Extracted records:
────────────────────
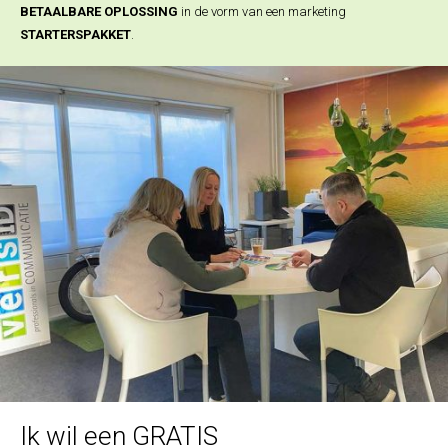
BETAALBARE OPLOSSING
in de vorm van een marketing
STARTERSPAKKET
.
Ik wil een GRATIS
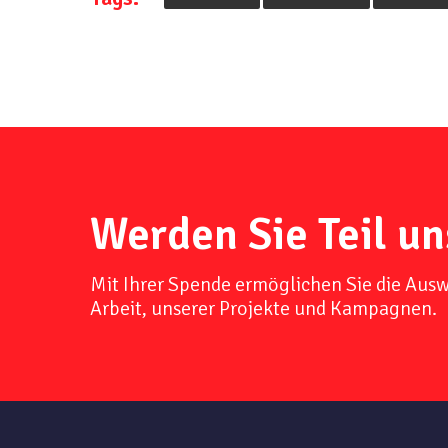
Werden Sie Teil un
Mit Ihrer Spende ermöglichen Sie die Aus
Arbeit, unserer Projekte und Kampagnen.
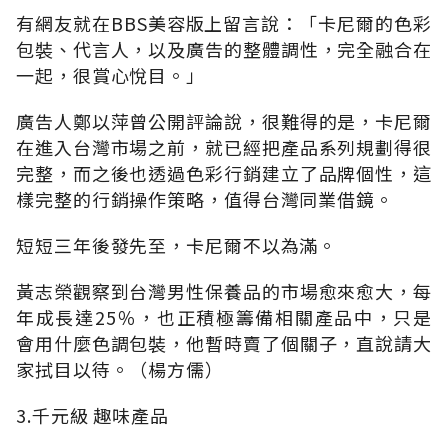
有網友就在BBS美容版上留言說：「卡尼爾的色彩
包裝、代言人，以及廣告的整體調性，完全融合在
一起，很賞心悅目。」
廣告人鄭以萍曾公開評論說，很難得的是，卡尼爾
在進入台灣市場之前，就已經把產品系列規劃得很
完整，而之後也透過色彩行銷建立了品牌個性，這
樣完整的行銷操作策略，值得台灣同業借鏡。
短短三年後發先至，卡尼爾不以為滿。
黃志榮觀察到台灣男性保養品的市場愈來愈大，每
年成長達25％，也正積極籌備相關產品中，只是
會用什麼色調包裝，他暫時賣了個關子，直說請大
家拭目以待。（楊方儒）
3.千元級 趣味產品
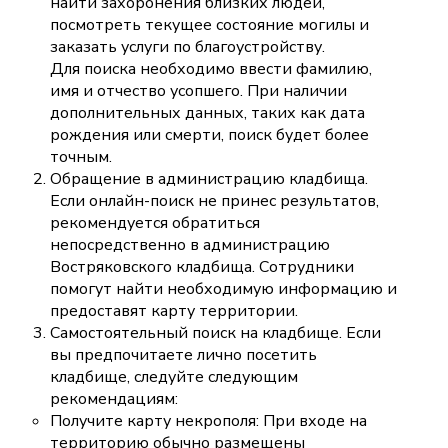
найти захоронения близких людей,
посмотреть текущее состояние могилы и
заказать услуги по благоустройству.
Для поиска необходимо ввести фамилию,
имя и отчество усопшего. При наличии
дополнительных данных, таких как дата
рождения или смерти, поиск будет более
точным.
Обращение в администрацию кладбища.
Если онлайн-поиск не принес результатов,
рекомендуется обратиться
непосредственно в администрацию
Востряковского кладбища. Сотрудники
помогут найти необходимую информацию и
предоставят карту территории.
Самостоятельный поиск на кладбище. Если
вы предпочитаете лично посетить
кладбище, следуйте следующим
рекомендациям:
Получите карту некрополя: При входе на
территорию обычно размещены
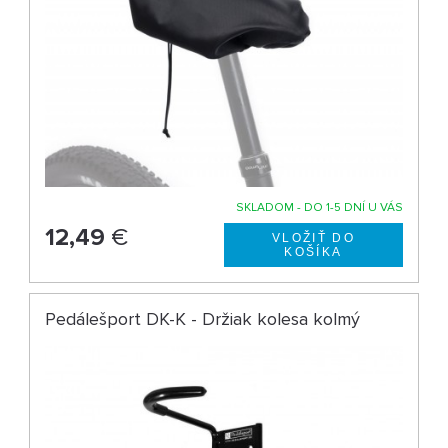
SKLADOM - DO 1-5 DNÍ U VÁS
12,49
€
Pedálešport DK-K - Držiak kolesa kolmý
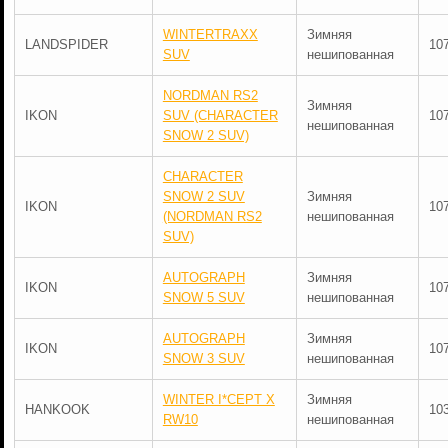
WINTERTRAXX
Зимняя
LANDSPIDER
10
SUV
нешипованная
NORDMAN RS2
Зимняя
IKON
SUV (CHARACTER
10
нешипованная
SNOW 2 SUV)
CHARACTER
SNOW 2 SUV
Зимняя
IKON
10
(NORDMAN RS2
нешипованная
SUV)
AUTOGRAPH
Зимняя
IKON
10
SNOW 5 SUV
нешипованная
AUTOGRAPH
Зимняя
IKON
10
SNOW 3 SUV
нешипованная
WINTER I*CEPT X
Зимняя
HANKOOK
10
RW10
нешипованная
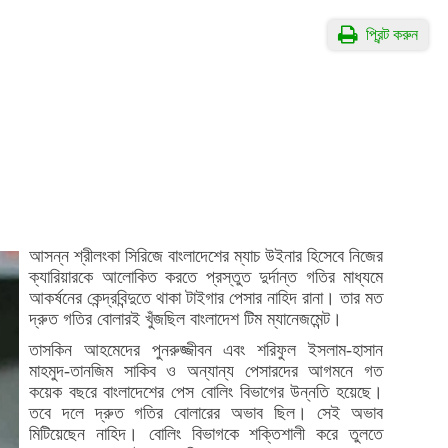
প্রিন্ট করুন
আসন্ন শ্রীলংকা সিরিজে বাংলাদেশের ম্যাচ উইনার হিসেবে নিজের
ক্যারিয়ারকে আলোকিত করতে প্রস্তুত দুর্দান্ত গতির মাধ্যমে
আকর্ষনের কেন্দ্রবিন্দুতে থাকা টাইগার পেসার নাহিদ রানা। তার মত
দ্রুত গতির বোলারই খুঁজছিল বাংলাদেশ টিম ম্যানেজমেন্ট।
তাসকিন আহমেদের পুনরুজ্জীবন এবং শরিফুল ইসলাম-হাসান
মাহমুদ-তানজিম সাকিব ও অন্যান্য পেসারদের আগমনে গত
কয়েক বছরে বাংলাদেশের পেস বোলিং বিভাগের উন্নতি হয়েছে।
তবে দলে দ্রুত গতির বোলারের অভাব ছিল। সেই অভাব
মিটিয়েছেন নাহিদ। বোলিং বিভাগকে শক্তিশালী করে তুলতে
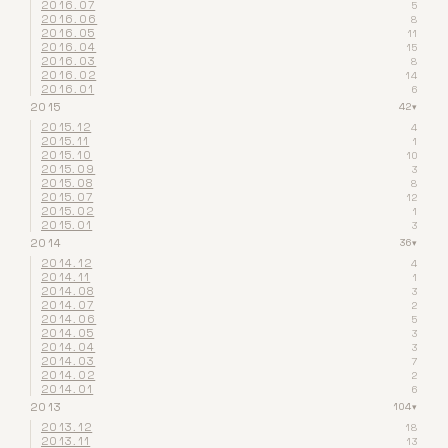
2016.07
5
2016.06
8
2016.05
11
2016.04
15
2016.03
8
2016.02
14
2016.01
6
2015
42
▾
2015.12
4
2015.11
1
2015.10
10
2015.09
3
2015.08
8
2015.07
12
2015.02
1
2015.01
3
2014
36
▾
2014.12
4
2014.11
1
2014.08
3
2014.07
2
2014.06
5
2014.05
3
2014.04
3
2014.03
7
2014.02
2
2014.01
6
2013
104
▾
2013.12
18
2013.11
13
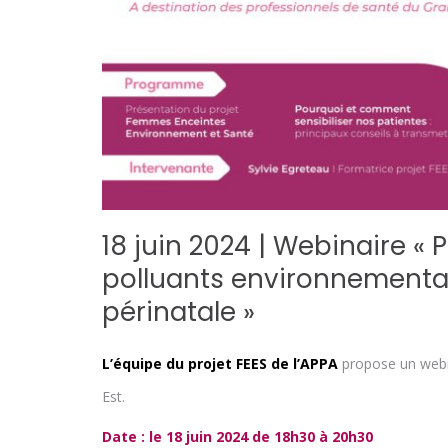
18 juin 2024 | Webinaire « 
polluants environnementa
périnatale »
L’équipe du projet FEES de l’APPA
propose un webi
Est.
Date : le 18 juin 2024 de 18h30 à 20h30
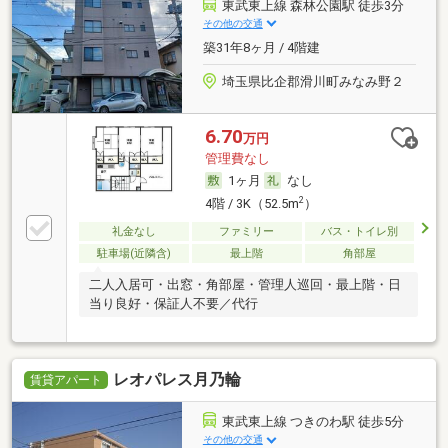
東武東上線 森林公園駅 徒歩3分
その他の交通
築31年8ヶ月 / 4階建
埼玉県比企郡滑川町みなみ野２
6.70
万円
管理費なし
1ヶ月
なし
2
4階 / 3K（52.5m
）
礼金なし
ファミリー
バス・トイレ別
駐車場(近隣含)
最上階
角部屋
二人入居可・出窓・角部屋・管理人巡回・最上階・日
当り良好・保証人不要／代行
レオパレス月乃輪
賃貸アパート
東武東上線 つきのわ駅 徒歩5分
その他の交通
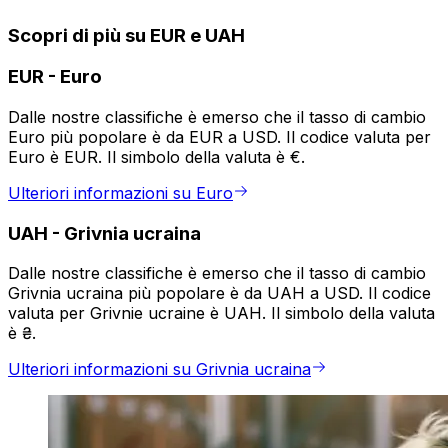
Scopri di più su EUR e UAH
EUR
-
Euro
Dalle nostre classifiche è emerso che il tasso di cambio
Euro più popolare è da EUR a USD. Il codice valuta per
Euro è EUR. Il simbolo della valuta è €.
Ulteriori informazioni su Euro
UAH
-
Grivnia ucraina
Dalle nostre classifiche è emerso che il tasso di cambio
Grivnia ucraina più popolare è da UAH a USD. Il codice
valuta per Grivnie ucraine è UAH. Il simbolo della valuta
è ₴.
Ulteriori informazioni su Grivnia ucraina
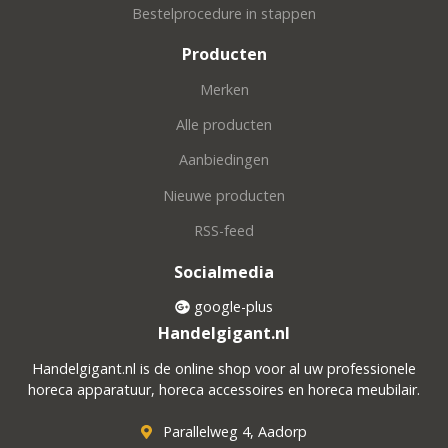
Bestelprocedure in stappen
Producten
Merken
Alle producten
Aanbiedingen
Nieuwe producten
RSS-feed
Socialmedia
google-plus
Handelgigant.nl
Handelgigant.nl is de online shop voor al uw professionele
horeca apparatuur, horeca accessoires en horeca meubilair.
Parallelweg 4, Aadorp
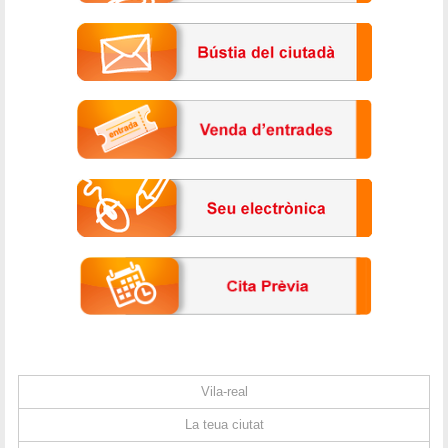
Vila-real
La teua ciutat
────────────────────
**Your task**
Give every line of the records above again, exactly, and omit the pictures.

**Task solution**
BETAALBARE OPLOSSING
in de vorm van een marketing
STARTERSPAKKET
.
Ik wil een GRATIS
Werden Sie Teil un
Mit Ihrer Spende ermöglichen Sie die Aus
Arbeit, unserer Projekte und Kampagnen.
有網友就在BBS美容版上留言說：「卡尼爾的色彩
包裝、代言人，以及廣告的整體調性，完全融合在
一起，很賞心悅目。」
廣告人鄭以萍曾公開評論說，很難得的是，卡尼爾
在進入台灣市場之前，就已經把產品系列規劃得很
完整，而之後也透過色彩行銷建立了品牌個性，這
樣完整的行銷操作策略，值得台灣同業借鏡。
短短三年後發先至，卡尼爾不以為滿。
黃志榮觀察到台灣男性保養品的市場愈來愈大，每
年成長達25％，也正積極籌備相關產品中，只是
會用什麼色調包裝，他暫時賣了個關子，直說請大
家拭目以待。（楊方儒）
3.千元級 趣味產品
найти захоронения близких людей,
посмотреть текущее состояние могилы и
заказать услуги по благоустройству.
Для поиска необходимо ввести фамилию,
имя и отчество усопшего. При наличии
дополнительных данных, таких как дата
рождения или смерти, поиск будет более
точным.
Обращение в администрацию кладбища.
Если онлайн-поиск не принес результатов,
рекомендуется обратиться
непосредственно в администрацию
Востряковского кладбища. Сотрудники
помогут найти необходимую информацию и
предоставят карту территории.
Самостоятельный поиск на кладбище. Если
вы предпочитаете лично посетить
кладбище, следуйте следующим
рекомендациям:
Получите карту некрополя: При входе на
территорию обычно размещены
SKLADOM - DO 1-5 DNÍ U VÁS
12,49
€
Pedálešport DK-K - Držiak kolesa kolmý
WINTERTRAXX
Зимняя
LANDSPIDER
10
SUV
нешипованная
NORDMAN RS2
Зимняя
IKON
SUV (CHARACTER
10
нешипованная
SNOW 2 SUV)
CHARACTER
SNOW 2 SUV
Зимняя
IKON
10
(NORDMAN RS2
нешипованная
SUV)
AUTOGRAPH
Зимняя
IKON
10
SNOW 5 SUV
нешипованная
AUTOGRAPH
Зимняя
IKON
10
SNOW 3 SUV
нешипованная
WINTER I*CEPT X
Зимняя
HANKOOK
10
RW10
нешипованная
প্রিন্ট করুন
আসন্ন শ্রীলংকা সিরিজে বাংলাদেশের ম্যাচ উইনার হিসেবে নিজের
ক্যারিয়ারকে আলোকিত করতে প্রস্তুত দুর্দান্ত গতির মাধ্যমে
আকর্ষনের কেন্দ্রবিন্দুতে থাকা টাইগার পেসার নাহিদ রানা। তার মত
দ্রুত গতির বোলারই খুঁজছিল বাংলাদেশ টিম ম্যানেজমেন্ট।
তাসকিন আহমেদের পুনরুজ্জীবন এবং শরিফুল ইসলাম-হাসান
মাহমুদ-তানজিম সাকিব ও অন্যান্য পেসারদের আগমনে গত
কয়েক বছরে বাংলাদেশের পেস বোলিং বিভাগের উন্নতি হয়েছে।
তবে দলে দ্রুত গতির বোলারের অভাব ছিল। সেই অভাব
মিটিয়েছেন নাহিদ। বোলিং বিভাগকে শক্তিশালী করে তুলতে
2016.07
5
2016.06
8
2016.05
11
2016.04
15
2016.03
8
2016.02
14
2016.01
6
2015
42
▾
2015.12
4
2015.11
1
2015.10
10
2015.09
3
2015.08
8
2015.07
12
2015.02
1
2015.01
3
2014
36
▾
2014.12
4
2014.11
1
2014.08
3
2014.07
2
2014.06
5
2014.05
3
2014.04
3
2014.03
7
2014.02
2
2014.01
6
2013
104
▾
2013.12
18
2013.11
13
18 juin 2024 | Webinaire « 
polluants environnementa
périnatale »
L’équipe du projet FEES de l’APPA
propose un webi
Est.
Date : le 18 juin 2024 de 18h30 à 20h30
東武東上線 森林公園駅 徒歩3分
その他の交通
築31年8ヶ月 / 4階建
埼玉県比企郡滑川町みなみ野２
6.70
万円
管理費なし
1ヶ月
なし
2
4階 / 3K（52.5m
）
礼金なし
ファミリー
バス・トイレ別
駐車場(近隣含)
最上階
角部屋
二人入居可・出窓・角部屋・管理人巡回・最上階・日
当り良好・保証人不要／代行
レオパレス月乃輪
賃貸アパート
東武東上線 つきのわ駅 徒歩5分
その他の交通
Scopri di più su EUR e UAH
EUR
-
Euro
Dalle nostre classifiche è emerso che il tasso di cambio
Euro più popolare è da EUR a USD. Il codice valuta per
Euro è EUR. Il simbolo della valuta è €.
Ulteriori informazioni su Euro
UAH
-
Grivnia ucraina
Dalle nostre classifiche è emerso che il tasso di cambio
Grivnia ucraina più popolare è da UAH a USD. Il codice
valuta per Grivnie ucraine è UAH. Il simbolo della valuta
è ₴.
Ulteriori informazioni su Grivnia ucraina
Bestelprocedure in stappen
Producten
Merken
Alle producten
Aanbiedingen
Nieuwe producten
RSS-feed
Socialmedia
google-plus
Handelgigant.nl
Handelgigant.nl is de online shop voor al uw professionele
horeca apparatuur, horeca accessoires en horeca meubilair.
Parallelweg 4, Aadorp
Vila-real
La teua ciutat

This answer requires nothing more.